Sam Bankman-Fried Files for New Trial, Claiming Biden Administration's Justice Department Silenced Key Witnesses Sam 'SBF' Bankman-Fried has filed a motion for a new trial, alleging that the Justice Department pressured or silenced key witnesses during his FTX fraud trial, citing so-called "new evidence." Bankman-Fried, formerly known as X, has posted a link to a Motion for a New Trial under Rule 33 of the Federal Rules of Criminal Procedure, stating, "New evidence has emerged that the Biden Administration's Justice Department pressured multiple witnesses to change their statements or change their statements.
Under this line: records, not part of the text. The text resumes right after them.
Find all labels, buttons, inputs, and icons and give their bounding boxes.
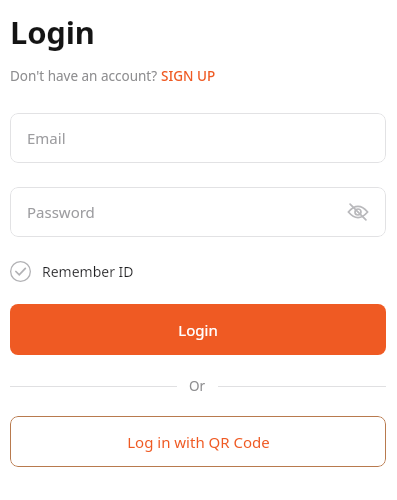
staticText: SIGN UP: [161, 67, 216, 85]
button[interactable]: Log in with QR Code: [10, 416, 386, 467]
button[interactable]: Login: [10, 304, 386, 355]
staticText: Login: [178, 320, 218, 340]
button[interactable]: SIGN UP: [161, 67, 216, 85]
staticText: Log in with QR Code: [127, 432, 270, 452]
staticText: Remember ID: [42, 262, 134, 281]
staticText: Password: [27, 202, 344, 222]
staticText: Don't have an account?: [10, 67, 161, 85]
button[interactable]: Email: [10, 113, 386, 163]
button[interactable]: Remember ID: [10, 257, 134, 286]
staticText: Email: [27, 128, 66, 148]
button[interactable]: Show password: [344, 198, 372, 226]
staticText: Login: [10, 11, 95, 53]
staticText: Or: [189, 377, 206, 395]
button[interactable]: Password: [10, 187, 386, 237]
My convictions should be reversed." Bankman-Fried's motion, based on a statement from a former FTX employee, alleges that prosecutors' claims of bankruptcy and insufficient assets in the FTX Alameda case were flawed. Bankman-Fried was convicted on seven counts of misappropriating client funds following the collapse of FTX and its 150 affiliates and sentenced to 25 years in prison. U.S. prosecutors alleged that FTX client deposits were diverted to cover trading losses at its sister firm, Alameda Research, resulting in a financial hole of approximately $8.9 billion (approximately KRW 12.9383 trillion).
Former FTX Employee Statement: "Testifying Will Lead to Retaliation"
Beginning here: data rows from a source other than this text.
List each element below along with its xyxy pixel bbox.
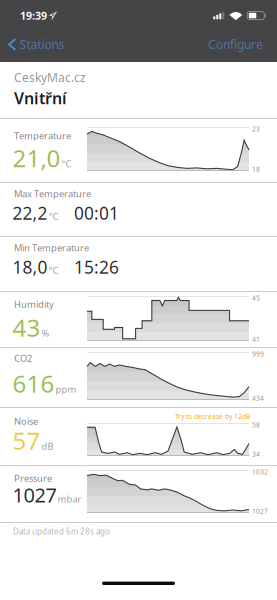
staticText: 18,0: [12, 256, 48, 278]
staticText: Vnitřní: [14, 87, 67, 109]
staticText: ppm: [56, 383, 76, 395]
staticText: 41: [252, 335, 260, 344]
staticText: mbar: [58, 493, 82, 505]
staticText: 45: [252, 294, 260, 302]
staticText: 434: [252, 394, 264, 402]
staticText: °C: [48, 264, 58, 276]
button[interactable]: CO2: [0, 348, 277, 407]
button[interactable]: Stations: [9, 36, 64, 52]
staticText: 58: [252, 420, 260, 429]
staticText: CeskyMac.cz: [14, 70, 86, 85]
staticText: Noise: [14, 415, 38, 427]
button[interactable]: Pressure: [0, 466, 277, 522]
staticText: 1032: [252, 468, 268, 476]
staticText: 21,0: [12, 142, 60, 174]
staticText: %: [42, 327, 50, 339]
button[interactable]: Max Temperature: [0, 183, 277, 236]
staticText: Stations: [20, 36, 64, 52]
button[interactable]: Noise: [0, 408, 277, 465]
staticText: 34: [252, 450, 260, 458]
staticText: 22,2: [12, 202, 48, 224]
staticText: Max Temperature: [14, 188, 91, 200]
staticText: 1027: [252, 507, 268, 516]
staticText: dB: [42, 440, 54, 452]
staticText: °C: [62, 157, 72, 170]
staticText: Configure: [208, 36, 263, 52]
staticText: 616: [12, 368, 54, 399]
staticText: CO2: [14, 352, 32, 364]
staticText: 43: [12, 312, 40, 343]
staticText: °C: [48, 210, 58, 222]
staticText: Temperature: [14, 130, 71, 142]
staticText: 23: [252, 124, 260, 133]
staticText: 15:26: [74, 256, 119, 278]
staticText: Data updated 6m 28s ago: [13, 526, 110, 537]
staticText: 57: [12, 424, 40, 456]
staticText: Humidity: [14, 298, 54, 310]
staticText: Pressure: [14, 472, 52, 484]
staticText: Try to decrease by 12dB: [175, 412, 250, 421]
staticText: 19:39: [20, 8, 47, 23]
button[interactable]: Configure: [208, 36, 263, 52]
button[interactable]: Temperature: [0, 119, 277, 182]
button[interactable]: Min Temperature: [0, 237, 277, 291]
staticText: 999: [252, 350, 264, 358]
staticText: 00:01: [74, 202, 119, 224]
staticText: 18: [252, 165, 260, 174]
staticText: Min Temperature: [14, 242, 89, 254]
button[interactable]: Humidity: [0, 292, 277, 347]
staticText: 1027: [12, 482, 56, 508]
At the heart of the lawsuit is a declaration from Daniel Chapsky, a former head of data science at FTX. He outlines his reasons for not appearing in court and the details of his intended testimony in a new document. In his declaration, dated July 13, 2023, Chapsky claims his attorneys strongly warned him that if he testified, he would be subject to media scrutiny and retaliation from the prosecution. He added that other former FTX employees had also heard similar warnings. Ultimately, he explained, "Out of concern for my safety and that of those around me, I asked my attorney to inform Bankman-Fried that I would not testify." Chapsky further argued that had he testified, he "could have refuted the prosecution's inaccurate account of FTX's financial condition and provided the jury with more accurate information." In this filing, Bankman-Fried's team argues that these statements constitute "intentionally excluded testimony" and that the trial was unfair as a result.FTX and Alameda weren't insolvent until bankruptcy.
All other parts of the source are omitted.